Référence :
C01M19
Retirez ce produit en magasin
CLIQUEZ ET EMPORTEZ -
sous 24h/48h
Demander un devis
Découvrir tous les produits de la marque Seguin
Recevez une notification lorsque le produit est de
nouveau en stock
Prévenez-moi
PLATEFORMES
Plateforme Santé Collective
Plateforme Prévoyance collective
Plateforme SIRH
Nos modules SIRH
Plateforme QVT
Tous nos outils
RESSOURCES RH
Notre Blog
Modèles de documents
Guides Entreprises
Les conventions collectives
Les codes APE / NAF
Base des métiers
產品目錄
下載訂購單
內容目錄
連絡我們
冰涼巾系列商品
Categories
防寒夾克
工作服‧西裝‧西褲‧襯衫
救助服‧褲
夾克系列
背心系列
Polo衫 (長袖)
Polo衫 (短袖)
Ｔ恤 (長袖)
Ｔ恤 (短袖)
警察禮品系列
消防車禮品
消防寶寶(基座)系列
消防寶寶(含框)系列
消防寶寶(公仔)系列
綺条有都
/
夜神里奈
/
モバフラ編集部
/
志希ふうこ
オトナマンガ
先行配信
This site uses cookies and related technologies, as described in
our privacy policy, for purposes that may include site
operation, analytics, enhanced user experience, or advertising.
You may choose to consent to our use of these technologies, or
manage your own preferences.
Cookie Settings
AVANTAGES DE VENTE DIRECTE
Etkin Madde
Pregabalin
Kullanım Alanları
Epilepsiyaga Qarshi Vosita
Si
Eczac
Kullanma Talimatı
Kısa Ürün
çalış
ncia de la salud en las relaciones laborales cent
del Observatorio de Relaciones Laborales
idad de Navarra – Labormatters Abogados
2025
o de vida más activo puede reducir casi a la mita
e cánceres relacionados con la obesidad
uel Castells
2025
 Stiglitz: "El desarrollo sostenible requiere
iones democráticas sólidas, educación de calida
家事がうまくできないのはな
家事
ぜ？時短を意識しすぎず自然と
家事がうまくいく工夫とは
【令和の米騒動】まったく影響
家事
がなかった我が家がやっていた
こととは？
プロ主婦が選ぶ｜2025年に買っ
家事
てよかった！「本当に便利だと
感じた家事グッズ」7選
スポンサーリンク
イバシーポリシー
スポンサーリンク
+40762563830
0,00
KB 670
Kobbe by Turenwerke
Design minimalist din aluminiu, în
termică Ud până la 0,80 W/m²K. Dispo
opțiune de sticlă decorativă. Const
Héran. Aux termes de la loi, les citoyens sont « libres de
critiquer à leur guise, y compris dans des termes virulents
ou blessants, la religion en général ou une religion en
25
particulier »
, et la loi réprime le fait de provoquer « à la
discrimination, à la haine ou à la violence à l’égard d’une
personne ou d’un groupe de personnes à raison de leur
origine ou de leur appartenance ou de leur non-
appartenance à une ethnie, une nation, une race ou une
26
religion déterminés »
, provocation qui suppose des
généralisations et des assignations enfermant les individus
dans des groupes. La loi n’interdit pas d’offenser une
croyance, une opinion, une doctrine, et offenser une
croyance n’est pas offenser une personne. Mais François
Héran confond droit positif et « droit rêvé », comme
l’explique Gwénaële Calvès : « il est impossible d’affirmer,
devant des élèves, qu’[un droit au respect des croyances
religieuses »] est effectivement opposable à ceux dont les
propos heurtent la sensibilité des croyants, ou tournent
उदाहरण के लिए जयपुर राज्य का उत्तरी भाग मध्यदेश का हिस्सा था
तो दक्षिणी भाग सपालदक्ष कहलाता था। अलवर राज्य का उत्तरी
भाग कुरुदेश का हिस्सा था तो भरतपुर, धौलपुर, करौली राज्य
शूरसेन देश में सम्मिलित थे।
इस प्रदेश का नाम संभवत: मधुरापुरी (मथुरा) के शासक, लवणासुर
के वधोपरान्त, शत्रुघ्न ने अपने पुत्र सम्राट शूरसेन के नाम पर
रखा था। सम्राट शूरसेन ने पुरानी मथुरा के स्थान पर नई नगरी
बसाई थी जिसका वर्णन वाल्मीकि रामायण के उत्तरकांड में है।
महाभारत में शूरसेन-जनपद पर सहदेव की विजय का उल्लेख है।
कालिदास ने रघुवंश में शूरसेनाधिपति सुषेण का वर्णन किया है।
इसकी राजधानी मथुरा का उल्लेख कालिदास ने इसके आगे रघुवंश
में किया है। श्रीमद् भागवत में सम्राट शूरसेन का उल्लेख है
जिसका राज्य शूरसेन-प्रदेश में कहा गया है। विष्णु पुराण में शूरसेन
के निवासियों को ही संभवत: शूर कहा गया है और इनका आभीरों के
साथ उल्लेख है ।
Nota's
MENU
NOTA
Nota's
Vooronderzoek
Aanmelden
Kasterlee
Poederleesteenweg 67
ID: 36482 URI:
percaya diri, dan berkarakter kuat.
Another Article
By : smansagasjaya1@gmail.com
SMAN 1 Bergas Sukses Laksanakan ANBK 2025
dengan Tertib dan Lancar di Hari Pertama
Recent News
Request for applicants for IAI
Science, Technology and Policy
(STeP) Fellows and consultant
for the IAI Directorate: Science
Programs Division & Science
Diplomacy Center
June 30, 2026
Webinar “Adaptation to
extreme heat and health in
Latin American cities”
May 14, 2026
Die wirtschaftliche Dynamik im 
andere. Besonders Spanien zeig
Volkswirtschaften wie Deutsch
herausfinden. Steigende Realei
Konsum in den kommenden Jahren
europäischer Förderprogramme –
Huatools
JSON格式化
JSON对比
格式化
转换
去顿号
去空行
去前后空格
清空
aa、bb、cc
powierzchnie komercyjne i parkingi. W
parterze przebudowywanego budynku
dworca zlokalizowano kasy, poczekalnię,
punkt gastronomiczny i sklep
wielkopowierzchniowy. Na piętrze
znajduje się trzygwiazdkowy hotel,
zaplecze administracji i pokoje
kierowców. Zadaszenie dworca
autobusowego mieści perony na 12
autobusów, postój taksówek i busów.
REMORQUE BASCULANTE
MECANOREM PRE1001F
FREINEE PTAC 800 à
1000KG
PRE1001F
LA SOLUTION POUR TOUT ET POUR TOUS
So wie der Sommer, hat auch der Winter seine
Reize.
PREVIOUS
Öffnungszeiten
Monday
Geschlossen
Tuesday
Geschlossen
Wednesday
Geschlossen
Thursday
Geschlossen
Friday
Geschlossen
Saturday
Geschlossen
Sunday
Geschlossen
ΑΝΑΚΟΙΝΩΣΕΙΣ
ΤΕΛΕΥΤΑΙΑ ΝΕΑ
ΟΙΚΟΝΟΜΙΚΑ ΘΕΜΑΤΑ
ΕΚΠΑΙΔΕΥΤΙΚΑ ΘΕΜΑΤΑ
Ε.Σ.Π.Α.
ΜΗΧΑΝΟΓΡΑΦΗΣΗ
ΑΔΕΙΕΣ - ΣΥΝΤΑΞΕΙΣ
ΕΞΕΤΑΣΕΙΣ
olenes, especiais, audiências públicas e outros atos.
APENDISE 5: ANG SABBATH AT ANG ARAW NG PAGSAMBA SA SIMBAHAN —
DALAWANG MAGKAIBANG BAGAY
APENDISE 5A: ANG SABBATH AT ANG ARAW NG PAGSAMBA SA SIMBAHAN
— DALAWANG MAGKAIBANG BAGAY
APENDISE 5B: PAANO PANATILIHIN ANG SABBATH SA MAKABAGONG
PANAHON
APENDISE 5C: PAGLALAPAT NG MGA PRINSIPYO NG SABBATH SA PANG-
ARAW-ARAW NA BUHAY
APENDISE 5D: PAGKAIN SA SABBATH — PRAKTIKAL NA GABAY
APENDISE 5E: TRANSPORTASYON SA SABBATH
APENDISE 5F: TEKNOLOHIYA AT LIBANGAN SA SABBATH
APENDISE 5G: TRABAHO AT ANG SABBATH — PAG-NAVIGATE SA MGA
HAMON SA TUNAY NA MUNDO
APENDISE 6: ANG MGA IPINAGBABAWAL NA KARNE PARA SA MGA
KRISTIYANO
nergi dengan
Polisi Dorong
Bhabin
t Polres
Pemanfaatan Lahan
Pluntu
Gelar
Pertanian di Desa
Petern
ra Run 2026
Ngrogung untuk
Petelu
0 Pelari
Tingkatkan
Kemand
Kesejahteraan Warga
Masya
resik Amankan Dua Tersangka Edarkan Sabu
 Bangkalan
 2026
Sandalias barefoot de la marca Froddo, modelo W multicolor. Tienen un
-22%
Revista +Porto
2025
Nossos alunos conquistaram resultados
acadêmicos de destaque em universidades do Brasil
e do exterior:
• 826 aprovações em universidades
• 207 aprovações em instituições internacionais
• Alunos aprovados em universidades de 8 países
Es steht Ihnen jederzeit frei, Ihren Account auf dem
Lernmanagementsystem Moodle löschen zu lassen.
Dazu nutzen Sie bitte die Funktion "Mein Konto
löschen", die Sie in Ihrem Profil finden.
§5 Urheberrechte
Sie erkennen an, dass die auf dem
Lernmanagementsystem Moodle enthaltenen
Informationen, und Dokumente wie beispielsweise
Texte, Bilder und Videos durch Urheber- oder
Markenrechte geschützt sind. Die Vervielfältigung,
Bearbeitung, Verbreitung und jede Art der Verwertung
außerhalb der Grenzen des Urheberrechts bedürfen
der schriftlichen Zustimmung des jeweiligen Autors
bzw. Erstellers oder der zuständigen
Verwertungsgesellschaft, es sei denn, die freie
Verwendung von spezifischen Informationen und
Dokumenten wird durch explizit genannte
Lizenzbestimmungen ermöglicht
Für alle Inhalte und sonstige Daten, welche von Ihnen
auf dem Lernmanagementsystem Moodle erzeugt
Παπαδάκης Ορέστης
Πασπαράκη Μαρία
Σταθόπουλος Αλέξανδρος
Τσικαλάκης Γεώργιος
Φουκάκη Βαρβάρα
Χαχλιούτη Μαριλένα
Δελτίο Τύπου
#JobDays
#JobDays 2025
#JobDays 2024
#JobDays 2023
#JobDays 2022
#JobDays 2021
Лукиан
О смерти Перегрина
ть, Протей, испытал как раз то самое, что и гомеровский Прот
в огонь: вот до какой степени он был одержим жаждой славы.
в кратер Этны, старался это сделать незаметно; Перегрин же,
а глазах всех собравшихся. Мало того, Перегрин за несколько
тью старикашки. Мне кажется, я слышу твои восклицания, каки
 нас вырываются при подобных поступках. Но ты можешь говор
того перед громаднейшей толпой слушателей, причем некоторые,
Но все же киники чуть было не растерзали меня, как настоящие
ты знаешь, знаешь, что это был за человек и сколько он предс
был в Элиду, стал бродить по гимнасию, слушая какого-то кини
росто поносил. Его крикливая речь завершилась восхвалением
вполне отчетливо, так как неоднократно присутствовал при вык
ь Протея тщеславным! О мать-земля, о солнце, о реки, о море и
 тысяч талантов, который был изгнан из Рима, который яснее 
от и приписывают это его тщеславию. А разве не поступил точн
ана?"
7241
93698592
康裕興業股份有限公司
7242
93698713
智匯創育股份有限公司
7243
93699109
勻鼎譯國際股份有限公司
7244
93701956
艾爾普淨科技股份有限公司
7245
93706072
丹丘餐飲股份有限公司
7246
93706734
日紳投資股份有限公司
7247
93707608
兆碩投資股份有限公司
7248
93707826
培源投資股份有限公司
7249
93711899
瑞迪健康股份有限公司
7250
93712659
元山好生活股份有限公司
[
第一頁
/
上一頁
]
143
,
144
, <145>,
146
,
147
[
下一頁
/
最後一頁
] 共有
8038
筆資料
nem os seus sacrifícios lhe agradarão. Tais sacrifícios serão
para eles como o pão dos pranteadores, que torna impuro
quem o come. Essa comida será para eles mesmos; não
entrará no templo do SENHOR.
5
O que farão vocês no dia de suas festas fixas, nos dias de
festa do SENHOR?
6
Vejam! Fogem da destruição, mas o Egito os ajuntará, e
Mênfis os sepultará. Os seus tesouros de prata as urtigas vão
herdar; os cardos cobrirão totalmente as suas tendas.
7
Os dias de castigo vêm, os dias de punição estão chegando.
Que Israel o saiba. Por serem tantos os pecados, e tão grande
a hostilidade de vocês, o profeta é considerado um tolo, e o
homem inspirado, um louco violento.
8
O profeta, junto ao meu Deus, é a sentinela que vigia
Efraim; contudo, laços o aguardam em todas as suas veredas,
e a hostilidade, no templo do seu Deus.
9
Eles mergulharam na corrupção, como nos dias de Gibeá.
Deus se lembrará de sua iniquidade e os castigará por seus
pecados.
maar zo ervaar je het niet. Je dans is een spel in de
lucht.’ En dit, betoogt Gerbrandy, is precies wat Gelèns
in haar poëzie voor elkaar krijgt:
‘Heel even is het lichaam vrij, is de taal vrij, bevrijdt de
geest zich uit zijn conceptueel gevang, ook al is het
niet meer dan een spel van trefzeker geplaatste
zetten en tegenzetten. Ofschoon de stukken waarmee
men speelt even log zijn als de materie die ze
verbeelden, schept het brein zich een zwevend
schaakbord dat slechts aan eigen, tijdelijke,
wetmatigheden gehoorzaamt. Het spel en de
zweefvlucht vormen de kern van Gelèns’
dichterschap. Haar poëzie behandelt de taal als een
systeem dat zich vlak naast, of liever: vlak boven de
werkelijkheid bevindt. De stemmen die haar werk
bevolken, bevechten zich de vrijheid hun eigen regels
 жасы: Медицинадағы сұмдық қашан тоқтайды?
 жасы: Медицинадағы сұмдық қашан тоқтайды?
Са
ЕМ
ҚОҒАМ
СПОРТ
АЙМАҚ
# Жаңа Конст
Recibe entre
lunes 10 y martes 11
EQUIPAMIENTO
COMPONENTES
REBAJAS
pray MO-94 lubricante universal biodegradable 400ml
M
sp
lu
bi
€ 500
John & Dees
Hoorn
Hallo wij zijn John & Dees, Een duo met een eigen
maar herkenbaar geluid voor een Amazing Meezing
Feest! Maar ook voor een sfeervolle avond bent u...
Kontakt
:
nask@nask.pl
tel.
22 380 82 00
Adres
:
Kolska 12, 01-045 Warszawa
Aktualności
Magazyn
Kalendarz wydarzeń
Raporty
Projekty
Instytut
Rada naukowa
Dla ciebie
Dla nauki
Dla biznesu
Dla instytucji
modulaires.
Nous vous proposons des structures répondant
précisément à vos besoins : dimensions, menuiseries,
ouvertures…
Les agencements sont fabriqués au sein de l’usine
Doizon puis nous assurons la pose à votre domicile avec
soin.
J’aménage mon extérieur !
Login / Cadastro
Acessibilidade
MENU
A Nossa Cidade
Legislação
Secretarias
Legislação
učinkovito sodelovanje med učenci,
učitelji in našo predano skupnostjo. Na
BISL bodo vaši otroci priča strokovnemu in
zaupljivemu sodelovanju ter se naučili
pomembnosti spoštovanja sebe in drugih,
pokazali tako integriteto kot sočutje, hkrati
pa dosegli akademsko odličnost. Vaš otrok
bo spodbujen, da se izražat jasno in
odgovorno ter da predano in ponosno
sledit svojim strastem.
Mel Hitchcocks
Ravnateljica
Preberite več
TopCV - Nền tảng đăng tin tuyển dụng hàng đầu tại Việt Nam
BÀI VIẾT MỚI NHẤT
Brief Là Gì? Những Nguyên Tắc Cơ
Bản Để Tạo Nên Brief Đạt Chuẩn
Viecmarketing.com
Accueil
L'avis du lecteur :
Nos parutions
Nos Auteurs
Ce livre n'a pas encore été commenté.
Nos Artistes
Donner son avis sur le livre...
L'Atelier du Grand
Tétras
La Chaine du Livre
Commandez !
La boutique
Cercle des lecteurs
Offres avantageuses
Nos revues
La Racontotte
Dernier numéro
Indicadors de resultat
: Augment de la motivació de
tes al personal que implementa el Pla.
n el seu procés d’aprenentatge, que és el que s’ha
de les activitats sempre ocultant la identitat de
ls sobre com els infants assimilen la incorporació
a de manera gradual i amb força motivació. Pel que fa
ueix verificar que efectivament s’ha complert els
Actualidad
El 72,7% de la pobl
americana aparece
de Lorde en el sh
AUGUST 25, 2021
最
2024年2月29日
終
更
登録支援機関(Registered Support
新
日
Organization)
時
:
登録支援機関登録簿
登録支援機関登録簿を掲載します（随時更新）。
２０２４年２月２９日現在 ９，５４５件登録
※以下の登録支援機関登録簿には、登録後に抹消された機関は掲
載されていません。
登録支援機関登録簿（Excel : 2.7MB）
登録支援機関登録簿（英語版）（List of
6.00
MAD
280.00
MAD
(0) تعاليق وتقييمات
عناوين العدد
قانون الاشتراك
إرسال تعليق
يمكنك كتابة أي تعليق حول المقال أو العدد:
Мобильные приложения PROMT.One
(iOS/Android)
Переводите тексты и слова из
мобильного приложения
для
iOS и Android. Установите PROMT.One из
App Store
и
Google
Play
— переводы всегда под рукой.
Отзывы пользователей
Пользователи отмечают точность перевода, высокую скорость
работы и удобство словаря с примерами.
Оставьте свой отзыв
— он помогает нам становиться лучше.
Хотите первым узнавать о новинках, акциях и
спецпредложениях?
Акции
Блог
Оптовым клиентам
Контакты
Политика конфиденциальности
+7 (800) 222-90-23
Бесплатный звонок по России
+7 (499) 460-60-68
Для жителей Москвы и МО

- - - - -

Each line from the first line of the listing through the line with "Plateforme QVT" must be output exactly, both ends included, and no other line may appear.

Référence :
C01M19
Retirez ce produit en magasin
CLIQUEZ ET EMPORTEZ -
sous 24h/48h
Demander un devis
Découvrir tous les produits de la marque Seguin
Recevez une notification lorsque le produit est de
nouveau en stock
Prévenez-moi
PLATEFORMES
Plateforme Santé Collective
Plateforme Prévoyance collective
Plateforme SIRH
Nos modules SIRH
Plateforme QVT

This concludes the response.